Le Vice-président US Joe Biden séduisant Erdoğan...

New Eastern Outlook
27 janvier 2016
Traduction par Jean-Maxime Corneille, article exclusif initial pour le magazine en ligne “New Eastern Outlook” 

Le Vice-président américain Joe Biden joue un rôle très spécial dans les plus sombres politiques de l'Administration Obama, un rôle qui est globalement négligé parce qu'il est une personnalité dont le visage apparaît peu. Il semble cependant que partout où Washington a l'intention d'initier une guerre, Obama envoit Joe afin d'initier les choses. Il vaut donc la peine d'examiner de plus près Joe Biden, sous l'angle de sa récente visite à Ankara et de ce qu'il y a dit...

Le 24 janvier, Joe Biden est arrivé à Ankara pour des réunions intensives avec le Président turc Recep Tayyip Erdoğan et son Premier Ministre Davutoğlu. Ce qui fut significatif quant à ces pourparlers, et qui a été rendu public, c'est le fait époustouflant que Biden, représentant le Gouvernement des États-Unis, ait déclaré que ces mêmes États-Unis sont engagés dans une guerre afin de défaire l'EIIL, le soi-disant État Islamique ou en arabe "Daech". Pourtant, il n'a même pas discuté avec les dirigeants turcs de la négociation d'une résolution politique en Syrie, si l'on en croit un officiel américain présent dont le nom n'a pas été dévoilé1.

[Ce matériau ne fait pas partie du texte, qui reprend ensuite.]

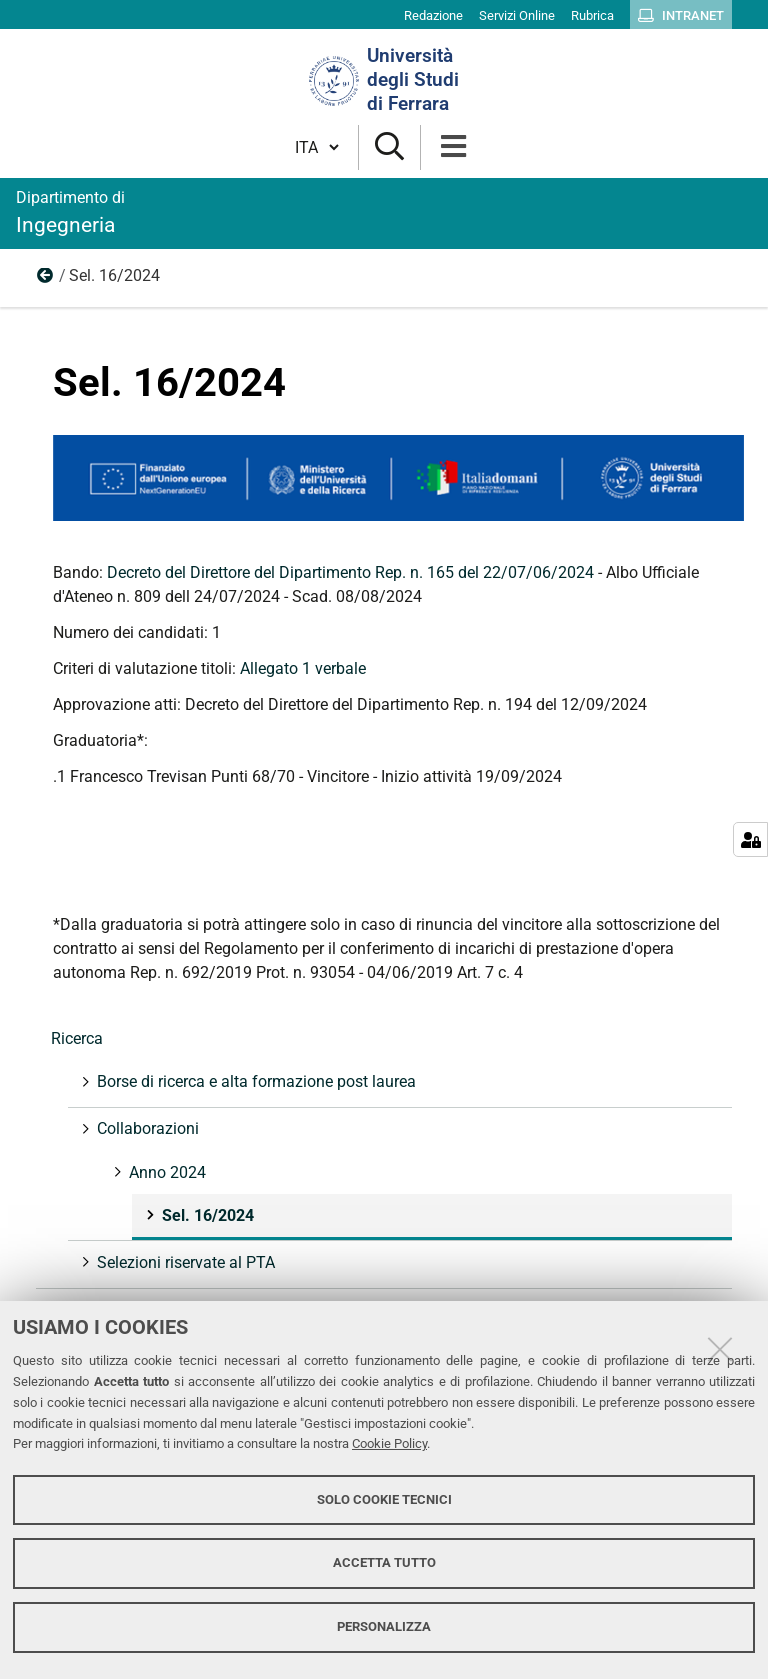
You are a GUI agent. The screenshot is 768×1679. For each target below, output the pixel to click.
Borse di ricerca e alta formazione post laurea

Au lieu de cela, Washington a apporté sa caution au nettoyage ethnique en cours d'Erdogan, à peine voilé sous le doux nom de "guerre contre les terroristes" du PKK, une guerre en faite menée contre la population kurde turque et leurs alliés kurdes syriens. De plus, Biden se tenant parmi les dirigeants turcs, a annoncé que si les pourparlers diplomatiques de Genève de cette semaine au sujet de la Syrie devaient échouer, une action militaire en Syrie devrait suivre : « nous savons pertinemment qu'il serait préférable d'arriver à une solution politique, mais nous sommes préparés si cela ne devait pas être possible, à une solution militaire dans cette opération visant à éradiquer Daech2».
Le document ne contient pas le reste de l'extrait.